===== The data
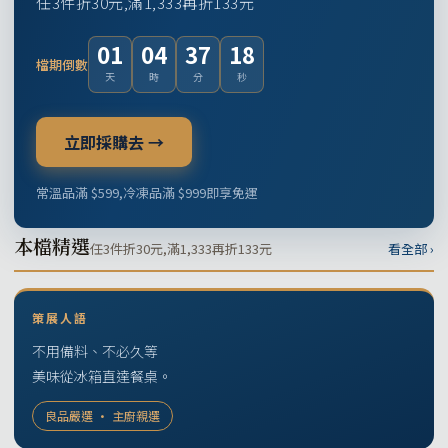
任3件折30元,滿1,333再折133元
01
04
37
17
檔期倒數
天
時
分
秒
立即採購去 →
常溫品滿 $599,冷凍品滿 $999即享免運
本檔精選
任3件折30元,滿1,333再折133元
看全部 ›
策展人語
不用備料、不必久等
美味從冰箱直達餐桌。
良品嚴選 · 主廚親選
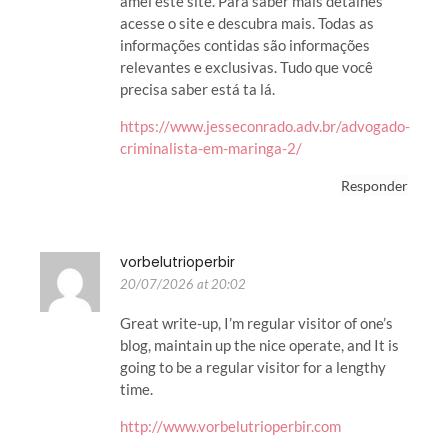
amei este site. Para saber mais detalhes
acesse o site e descubra mais. Todas as
informações contidas são informações
relevantes e exclusivas. Tudo que você
precisa saber está ta lá.
https://www.jesseconrado.adv.br/advogado-
criminalista-em-maringa-2/
Responder
vorbelutrioperbir
20/07/2026 at 20:02
Great write-up, I’m regular visitor of one’s
blog, maintain up the nice operate, and It is
going to be a regular visitor for a lengthy
time.
http://www.vorbelutrioperbir.com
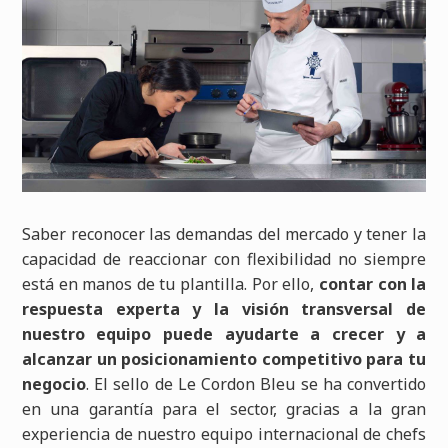
Saber reconocer las demandas del mercado y tener la
capacidad de reaccionar con flexibilidad no siempre
está en manos de tu plantilla. Por ello,
contar con la
respuesta experta y la visión transversal de
nuestro equipo puede ayudarte a crecer y a
alcanzar un posicionamiento competitivo para tu
negocio
. El sello de Le Cordon Bleu se ha convertido
en una garantía para el sector, gracias a la gran
experiencia de nuestro equipo internacional de chefs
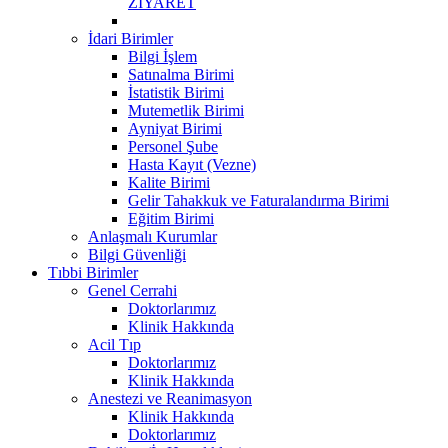
ZİYARET
İdari Birimler
Bilgi İşlem
Satınalma Birimi
İstatistik Birimi
Mutemetlik Birimi
Ayniyat Birimi
Personel Şube
Hasta Kayıt (Vezne)
Kalite Birimi
Gelir Tahakkuk ve Faturalandırma Birimi
Eğitim Birimi
Anlaşmalı Kurumlar
Bilgi Güvenliği
Tıbbi Birimler
Genel Cerrahi
Doktorlarımız
Klinik Hakkında
Acil Tıp
Doktorlarımız
Klinik Hakkında
Anestezi ve Reanimasyon
Klinik Hakkında
Doktorlarımız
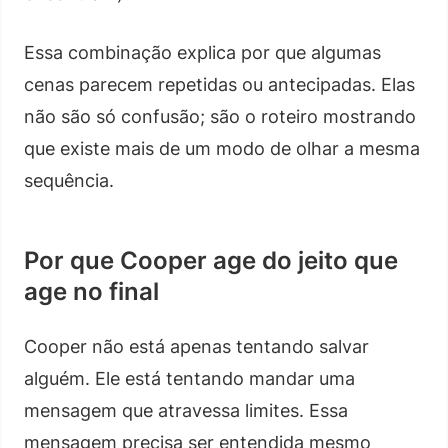
Essa combinação explica por que algumas
cenas parecem repetidas ou antecipadas. Elas
não são só confusão; são o roteiro mostrando
que existe mais de um modo de olhar a mesma
sequência.
Por que Cooper age do jeito que
age no final
Cooper não está apenas tentando salvar
alguém. Ele está tentando mandar uma
mensagem que atravessa limites. Essa
mensagem precisa ser entendida mesmo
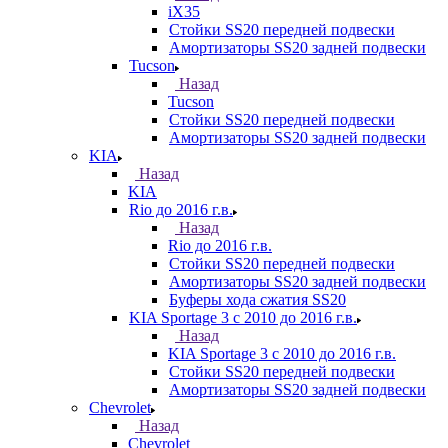
iX35
Стойки SS20 передней подвески
Амортизаторы SS20 задней подвески
Tucson
Назад
Tucson
Стойки SS20 передней подвески
Амортизаторы SS20 задней подвески
KIA
Назад
KIA
Rio до 2016 г.в.
Назад
Rio до 2016 г.в.
Стойки SS20 передней подвески
Амортизаторы SS20 задней подвески
Буферы хода сжатия SS20
KIA Sportage 3 с 2010 до 2016 г.в.
Назад
KIA Sportage 3 с 2010 до 2016 г.в.
Стойки SS20 передней подвески
Амортизаторы SS20 задней подвески
Chevrolet
Назад
Chevrolet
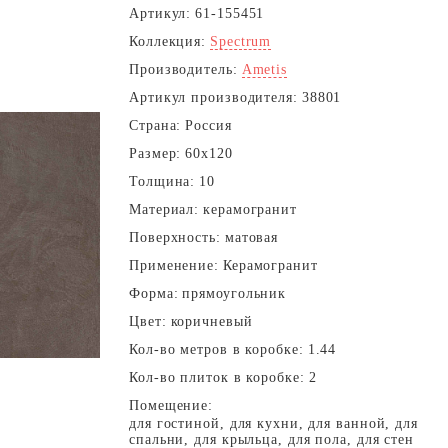
Артикул:
61-155451
Коллекция:
Spectrum
Производитель:
Ametis
Артикул производителя:
38801
Страна:
Россия
Размер:
60x120
Толщина:
10
Материал:
керамогранит
Поверхность:
матовая
Применение:
Керамогранит
Форма:
прямоугольник
Цвет:
коричневый
Кол-во метров в коробке:
1.44
Кол-во плиток в коробке:
2
Помещение:
для гостиной, для кухни, для ванной, для
спальни, для крыльца, для пола, для стен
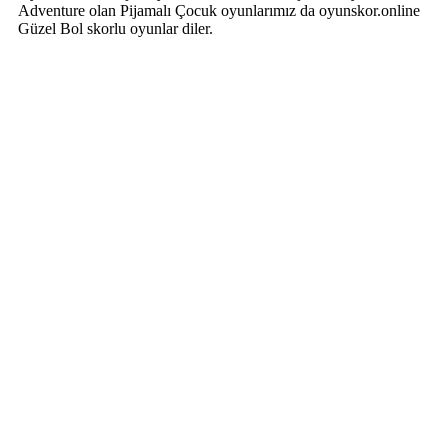
Adventure olan Pijamalı Çocuk oyunlarımız da oyunskor.online
Güzel Bol skorlu oyunlar diler.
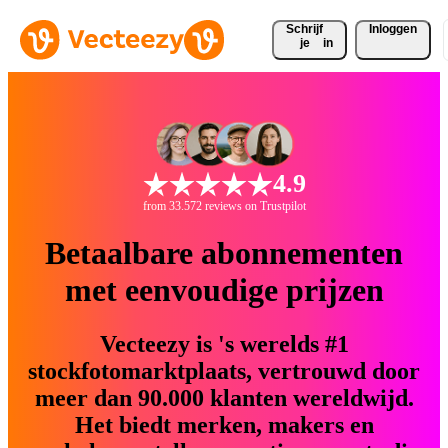
Schrijf 
Inloggen
je
in
4.9
from 33.572 reviews on Trustpilot
Betaalbare abonnementen
met eenvoudige prijzen
Vecteezy is 's werelds #1
stockfotomarktplaats, vertrouwd door
meer dan 90.000 klanten wereldwijd.
Het biedt merken, makers en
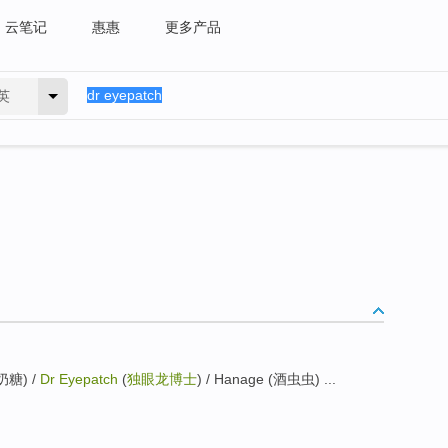
云笔记
惠惠
更多产品
英
小奶糖) /
Dr Eyepatch
(
独眼龙博士
) / Hanage (酒虫虫) ...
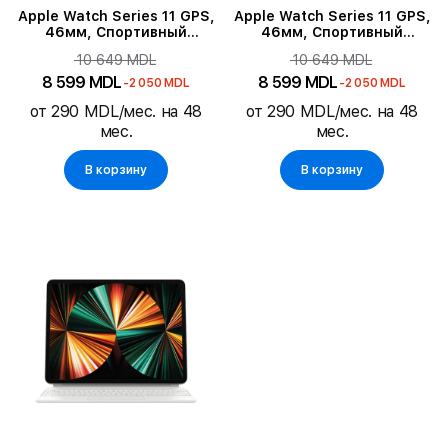
Apple Watch Series 11 GPS,
Apple Watch Series 11 GPS,
46мм, Спортивный
46мм, Спортивный
ремешок "Светлый
ремешок "Черный", M/L,
10 649 MDL
10 649 MDL
розовый", M/L, Rose Gold
Jet Black Aluminium
Aluminium
8 599 MDL
8 599 MDL
-2 050 MDL
-2 050 MDL
от 290 MDL/мес. на 48
от 290 MDL/мес. на 48
мес.
мес.
В корзину
В корзину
==========
> Exercise instructions: Reproduce the entries above exactly, though not their pictures.

> Reply:
任3件折30元,滿1,333再折133元
01
04
37
17
檔期倒數
天
時
分
秒
立即採購去 →
常溫品滿 $599,冷凍品滿 $999即享免運
本檔精選
任3件折30元,滿1,333再折133元
看全部 ›
策展人語
不用備料、不必久等
美味從冰箱直達餐桌。
良品嚴選 · 主廚親選
amei este site. Para saber mais detalhes
acesse o site e descubra mais. Todas as
informações contidas são informações
relevantes e exclusivas. Tudo que você
precisa saber está ta lá.
https://www.jesseconrado.adv.br/advogado-
criminalista-em-maringa-2/
Responder
vorbelutrioperbir
20/07/2026 at 20:02
Great write-up, I’m regular visitor of one’s
blog, maintain up the nice operate, and It is
going to be a regular visitor for a lengthy
time.
http://www.vorbelutrioperbir.com
Saber reconocer las demandas del mercado y tener la
capacidad de reaccionar con flexibilidad no siempre
está en manos de tu plantilla. Por ello,
contar con la
respuesta experta y la visión transversal de
nuestro equipo puede ayudarte a crecer y a
alcanzar un posicionamiento competitivo para tu
negocio
. El sello de Le Cordon Bleu se ha convertido
en una garantía para el sector, gracias a la gran
experiencia de nuestro equipo internacional de chefs
ZİYARET
İdari Birimler
Bilgi İşlem
Satınalma Birimi
İstatistik Birimi
Mutemetlik Birimi
Ayniyat Birimi
Personel Şube
Hasta Kayıt (Vezne)
Kalite Birimi
Gelir Tahakkuk ve Faturalandırma Birimi
Eğitim Birimi
Anlaşmalı Kurumlar
Bilgi Güvenliği
Tıbbi Birimler
Genel Cerrahi
Doktorlarımız
Klinik Hakkında
Acil Tıp
Doktorlarımız
Klinik Hakkında
Anestezi ve Reanimasyon
Klinik Hakkında
Doktorlarımız
Essa combinação explica por que algumas
cenas parecem repetidas ou antecipadas. Elas
não são só confusão; são o roteiro mostrando
que existe mais de um modo de olhar a mesma
sequência.
Por que Cooper age do jeito que
age no final
Cooper não está apenas tentando salvar
alguém. Ele está tentando mandar uma
mensagem que atravessa limites. Essa
mensagem precisa ser entendida mesmo
iX35
Стойки SS20 передней подвески
Амортизаторы SS20 задней подвески
Tucson
Назад
Tucson
Стойки SS20 передней подвески
Амортизаторы SS20 задней подвески
KIA
Назад
KIA
Rio до 2016 г.в.
Назад
Rio до 2016 г.в.
Стойки SS20 передней подвески
Амортизаторы SS20 задней подвески
Буферы хода сжатия SS20
KIA Sportage 3 с 2010 до 2016 г.в.
Назад
KIA Sportage 3 с 2010 до 2016 г.в.
Стойки SS20 передней подвески
Амортизаторы SS20 задней подвески
Chevrolet
Назад
Chevrolet
Артикул:
61-155451
Коллекция:
Spectrum
Производитель:
Ametis
Артикул производителя:
38801
Страна:
Россия
Размер:
60x120
Толщина:
10
Материал:
керамогранит
Поверхность:
матовая
Применение:
Керамогранит
Форма:
прямоугольник
Цвет:
коричневый
Кол-во метров в коробке:
1.44
Кол-во плиток в коробке:
2
Помещение:
для гостиной, для кухни, для ванной, для
спальни, для крыльца, для пола, для стен
Adventure olan Pijamalı Çocuk oyunlarımız da oyunskor.online
Güzel Bol skorlu oyunlar diler.
Schrijf 
Inloggen
je
in
4.9
from 33.572 reviews on Trustpilot
Betaalbare abonnementen
met eenvoudige prijzen
Vecteezy is 's werelds #1
stockfotomarktplaats, vertrouwd door
meer dan 90.000 klanten wereldwijd.
Het biedt merken, makers en
云笔记
惠惠
更多产品
英
小奶糖) /
Dr Eyepatch
(
独眼龙博士
) / Hanage (酒虫虫) ...
Apple Watch Series 11 GPS,
Apple Watch Series 11 GPS,
46мм, Спортивный
46мм, Спортивный
ремешок "Светлый
ремешок "Черный", M/L,
10 649 MDL
10 649 MDL
розовый", M/L, Rose Gold
Jet Black Aluminium
Aluminium
8 599 MDL
8 599 MDL
-2 050 MDL
-2 050 MDL
от 290 MDL/мес. на 48
от 290 MDL/мес. на 48
мес.
мес.
В корзину
В корзину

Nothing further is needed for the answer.